## Exercise aim
Produce a faithful copy of every record below, without the pictures.

## Dataset records
□ □ □ □ □
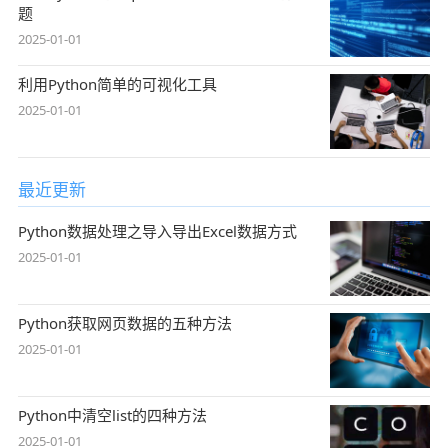
题
2025-01-01
利用Python简单的可视化工具
2025-01-01
最近更新
Python数据处理之导入导出Excel数据方式
2025-01-01
Python获取网页数据的五种方法
2025-01-01
Python中清空list的四种方法
2025-01-01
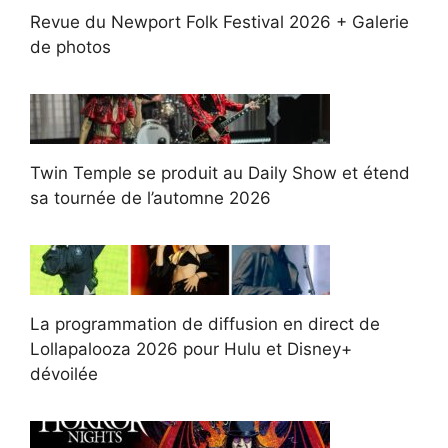
Revue du Newport Folk Festival 2026 + Galerie
de photos
Twin Temple se produit au Daily Show et étend
sa tournée de l’automne 2026
La programmation de diffusion en direct de
Lollapalooza 2026 pour Hulu et Disney+
dévoilée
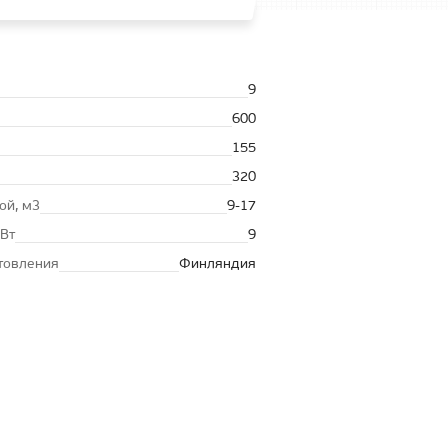
9
600
155
320
ой, м3
9-17
кВт
9
товления
Финляндия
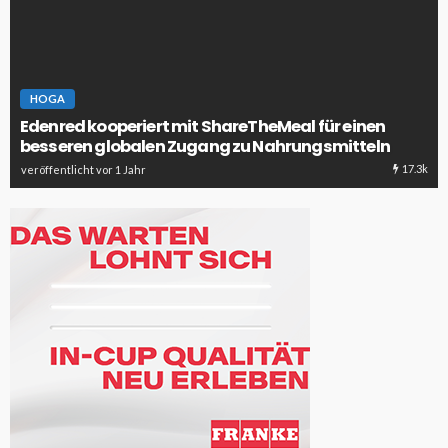
HOGA
Edenred kooperiert mit ShareTheMeal für einen
besseren globalen Zugang zu Nahrungsmitteln
17.3k
veröffentlicht vor 1 Jahr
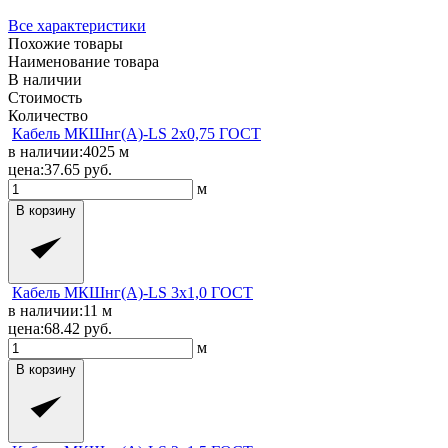
Все характеристики
Похожие товары
Наименование товара
В наличии
Стоимость
Количество
Кабель МКШнг(A)-LS 2x0,75 ГОСТ
в наличии:
4025
м
цена:
37.65
руб.
м
В корзину
Кабель МКШнг(A)-LS 3x1,0 ГОСТ
в наличии:
11
м
цена:
68.42
руб.
м
В корзину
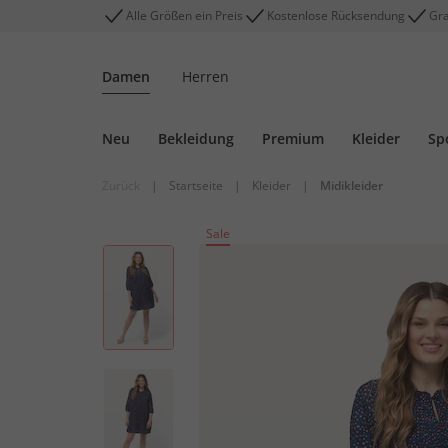
Alle Größen ein Preis
Kostenlose Rücksendung
Gra
Damen
Herren
Neu
Bekleidung
Premium
Kleider
Sp
Zurück
|
Startseite
|
Kleider
|
Midikleider
Sale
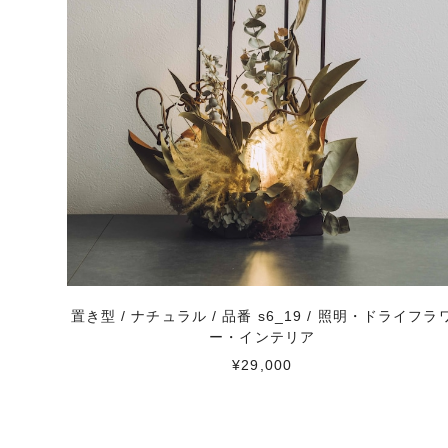
置き型 / ナチュラル / 品番 s6_19 / 照明・ドライフラ
ー・インテリア
¥29,000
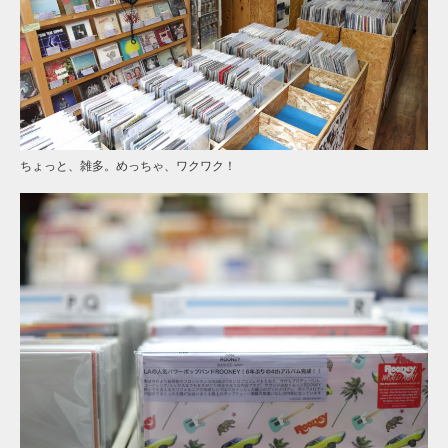
ちょっと、雑多。めっちゃ、ワクワク！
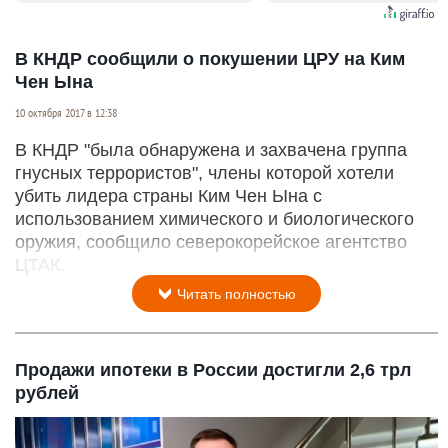
В КНДР сообщили о покушении ЦРУ на Ким
Чен Ына
10 октября 2017 в 12:38
В КНДР "была обнаружена и захвачена группа
гнусных террористов", члены которой хотели
убить лидера страны Ким Чен Ына с
использованием химического и биологического
оружия, сообщило северокорейское агентство
ЦТАК.
Читать полностью
Продажи ипотеки в России достигли 2,6 трл
рублей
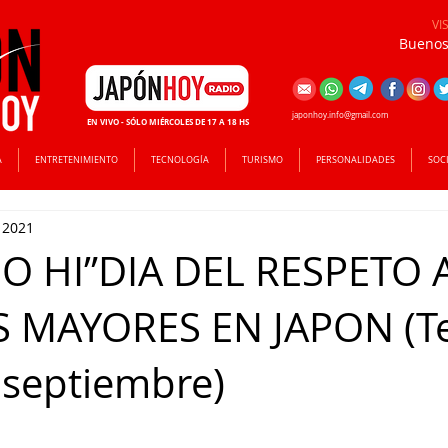
VI
Buenos 
japonhoy.info@gmail.com
EN VIVO - SÓLO MIÉRCOLES DE 17 A 18 HS
A
ENTRETENIMIENTO
TECNOLOGÍA
TURISMO
PERSONALIDADES
SOC
 2021
NO HI”DIA DEL RESPETO 
 MAYORES EN JAPON (Te
 septiembre)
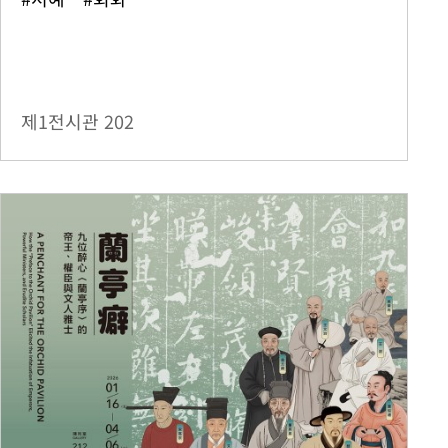
제1전시관
202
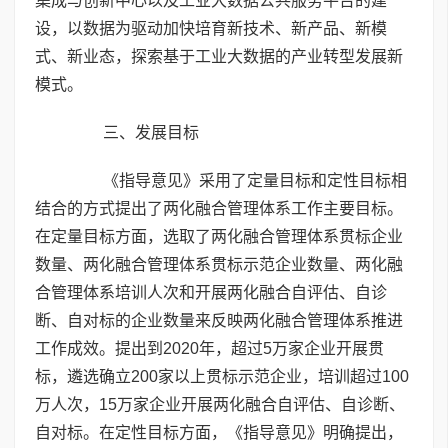
集成与创新中心以及工业大数据公共服务平台的建
设，以数据为驱动加快培育新技术、新产品、新模
式、新业态，探索基于工业大数据的产业转型发展新
模式。
三、发展目标
《指导意见》采用了定量目标和定性目标相
结合的方式提出了两化融合管理体系工作主要目标。
在定量目标方面，选取了两化融合管理体系贯标企业
数量、两化融合管理体系贯标示范企业数量、两化融
合管理体系培训人次和开展两化融合自评估、自诊
断、自对标的企业数量来反映两化融合管理体系推进
工作成效。提出到2020年，超过5万家企业开展贯
标，遴选确立200家以上贯标示范企业，培训超过100
万人次，15万家企业开展两化融合自评估、自诊断、
自对标。在定性目标方面，《指导意见》明确提出，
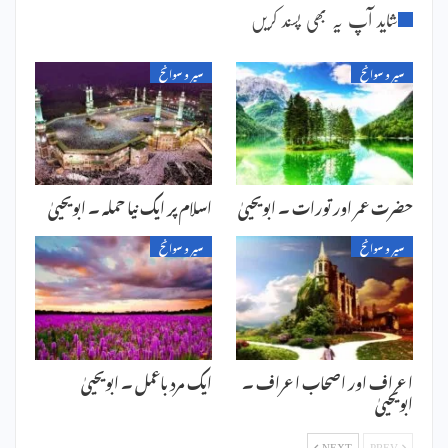
شاید آپ یہ بھی پسند کریں
سیر و سوانح
سیر و سوانح
حضرت عمر اور تورات ۔ ابویحییٰ
اسلام پر ایک نیا حملہ ۔ ابویحییٰ
سیر و سوانح
سیر و سوانح
اعراف اور اصحاب اعراف ۔
ایک مرد باعمل ۔ ابویحییٰ
ابویحییٰ
NEXT
PREV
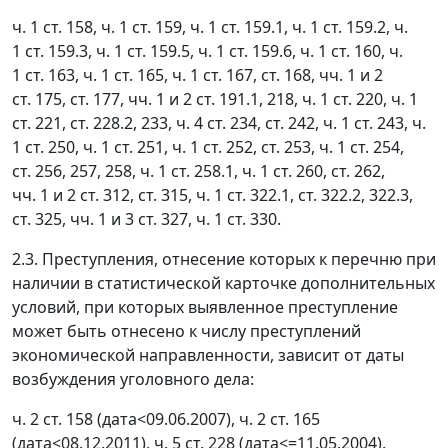
ч. 1 ст. 158, ч. 1 ст. 159, ч. 1 ст. 159.1, ч. 1 ст. 159.2, ч.
1 ст. 159.3, ч. 1 ст. 159.5, ч. 1 ст. 159.6, ч. 1 ст. 160, ч.
1 ст. 163, ч. 1 ст. 165, ч. 1 ст. 167, ст. 168, чч. 1 и 2
ст. 175, ст. 177, чч. 1 и 2 ст. 191.1, 218, ч. 1 ст. 220, ч. 1
ст. 221, ст. 228.2, 233, ч. 4 ст. 234, ст. 242, ч. 1 ст. 243, ч.
1 ст. 250, ч. 1 ст. 251, ч. 1 ст. 252, ст. 253, ч. 1 ст. 254,
ст. 256, 257, 258, ч. 1 ст. 258.1, ч. 1 ст. 260, ст. 262,
чч. 1 и 2 ст. 312, ст. 315, ч. 1 ст. 322.1, ст. 322.2, 322.3,
ст. 325, чч. 1 и 3 ст. 327, ч. 1 ст. 330.
2.3. Преступления, отнесение которых к перечню при
наличии в статистической карточке дополнительных
условий, при которых выявленное преступление
может быть отнесено к числу преступлений
экономической направленности, зависит от даты
возбуждения уголовного дела:
ч. 2 ст. 158 (дата<09.06.2007), ч. 2 ст. 165
(дата<08.12.2011), ч. 5 ст. 228 (дата<=11.05.2004).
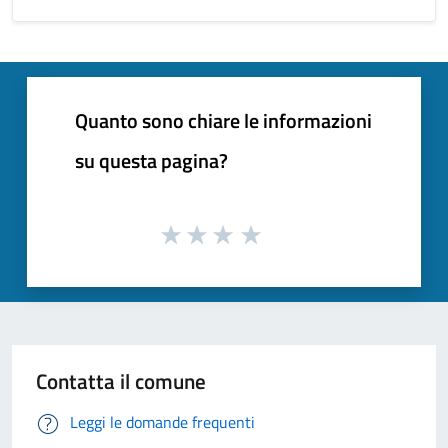
Quanto sono chiare le informazioni
su questa pagina?
Contatta il comune
Leggi le domande frequenti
□ □ □ □ □
## Response below
题
2025-01-01
利用Python简单的可视化工具
2025-01-01
最近更新
Python数据处理之导入导出Excel数据方式
2025-01-01
Python获取网页数据的五种方法
2025-01-01
Python中清空list的四种方法
2025-01-01
Revue du Newport Folk Festival 2026 + Galerie
de photos
Twin Temple se produit au Daily Show et étend
sa tournée de l’automne 2026
La programmation de diffusion en direct de
Lollapalooza 2026 pour Hulu et Disney+
dévoilée
9
600
155
320
ой, м3
9-17
кВт
9
товления
Финляндия
HOGA
Edenred kooperiert mit ShareTheMeal für einen
besseren globalen Zugang zu Nahrungsmitteln
17.3k
veröffentlicht vor 1 Jahr
Все характеристики
Похожие товары
Наименование товара
В наличии
Стоимость
Количество
Кабель МКШнг(A)-LS 2x0,75 ГОСТ
в наличии:
4025
м
цена:
37.65
руб.
м
В корзину
Кабель МКШнг(A)-LS 3x1,0 ГОСТ
в наличии:
11
м
цена:
68.42
руб.
м
В корзину
Alle Größen ein Preis
Kostenlose Rücksendung
Gra
Damen
Herren
Neu
Bekleidung
Premium
Kleider
Sp
Zurück
|
Startseite
|
Kleider
|
Midikleider
Sale
置き型 / ナチュラル / 品番 s6_19 / 照明・ドライフラ
ー・インテリア
¥29,000
ちょっと、雑多。めっちゃ、ワクワク！
В КНДР сообщили о покушении ЦРУ на Ким
Чен Ына
10 октября 2017 в 12:38
В КНДР "была обнаружена и захвачена группа
гнусных террористов", члены которой хотели
убить лидера страны Ким Чен Ына с
использованием химического и биологического
оружия, сообщило северокорейское агентство
ЦТАК.
Читать полностью
Продажи ипотеки в России достигли 2,6 трл
рублей
VI
Buenos 
japonhoy.info@gmail.com
EN VIVO - SÓLO MIÉRCOLES DE 17 A 18 HS
A
ENTRETENIMIENTO
TECNOLOGÍA
TURISMO
PERSONALIDADES
SOC
 2021
NO HI”DIA DEL RESPETO 
 MAYORES EN JAPON (Te
 septiembre)
제1전시관
202
集成与创新中心以及工业大数据公共服务平台的建
设，以数据为驱动加快培育新技术、新产品、新模
式、新业态，探索基于工业大数据的产业转型发展新
模式。
三、发展目标
《指导意见》采用了定量目标和定性目标相
结合的方式提出了两化融合管理体系工作主要目标。
在定量目标方面，选取了两化融合管理体系贯标企业
数量、两化融合管理体系贯标示范企业数量、两化融
合管理体系培训人次和开展两化融合自评估、自诊
断、自对标的企业数量来反映两化融合管理体系推进
工作成效。提出到2020年，超过5万家企业开展贯
标，遴选确立200家以上贯标示范企业，培训超过100
万人次，15万家企业开展两化融合自评估、自诊断、
自对标。在定性目标方面，《指导意见》明确提出，
شاید آپ یہ بھی پسند کریں
سیر و سوانح
سیر و سوانح
حضرت عمر اور تورات ۔ ابویحییٰ
اسلام پر ایک نیا حملہ ۔ ابویحییٰ
سیر و سوانح
سیر و سوانح
اعراف اور اصحاب اعراف ۔
ایک مرد باعمل ۔ ابویحییٰ
ابویحییٰ
NEXT
PREV
ч. 1 ст. 158, ч. 1 ст. 159, ч. 1 ст. 159.1, ч. 1 ст. 159.2, ч.
1 ст. 159.3, ч. 1 ст. 159.5, ч. 1 ст. 159.6, ч. 1 ст. 160, ч.
1 ст. 163, ч. 1 ст. 165, ч. 1 ст. 167, ст. 168, чч. 1 и 2
ст. 175, ст. 177, чч. 1 и 2 ст. 191.1, 218, ч. 1 ст. 220, ч. 1
ст. 221, ст. 228.2, 233, ч. 4 ст. 234, ст. 242, ч. 1 ст. 243, ч.
1 ст. 250, ч. 1 ст. 251, ч. 1 ст. 252, ст. 253, ч. 1 ст. 254,
ст. 256, 257, 258, ч. 1 ст. 258.1, ч. 1 ст. 260, ст. 262,
чч. 1 и 2 ст. 312, ст. 315, ч. 1 ст. 322.1, ст. 322.2, 322.3,
ст. 325, чч. 1 и 3 ст. 327, ч. 1 ст. 330.
2.3. Преступления, отнесение которых к перечню при
наличии в статистической карточке дополнительных
условий, при которых выявленное преступление
может быть отнесено к числу преступлений
экономической направленности, зависит от даты
возбуждения уголовного дела:
ч. 2 ст. 158 (дата<09.06.2007), ч. 2 ст. 165
(дата<08.12.2011), ч. 5 ст. 228 (дата<=11.05.2004).
Quanto sono chiare le informazioni
su questa pagina?
Contatta il comune
Leggi le domande frequenti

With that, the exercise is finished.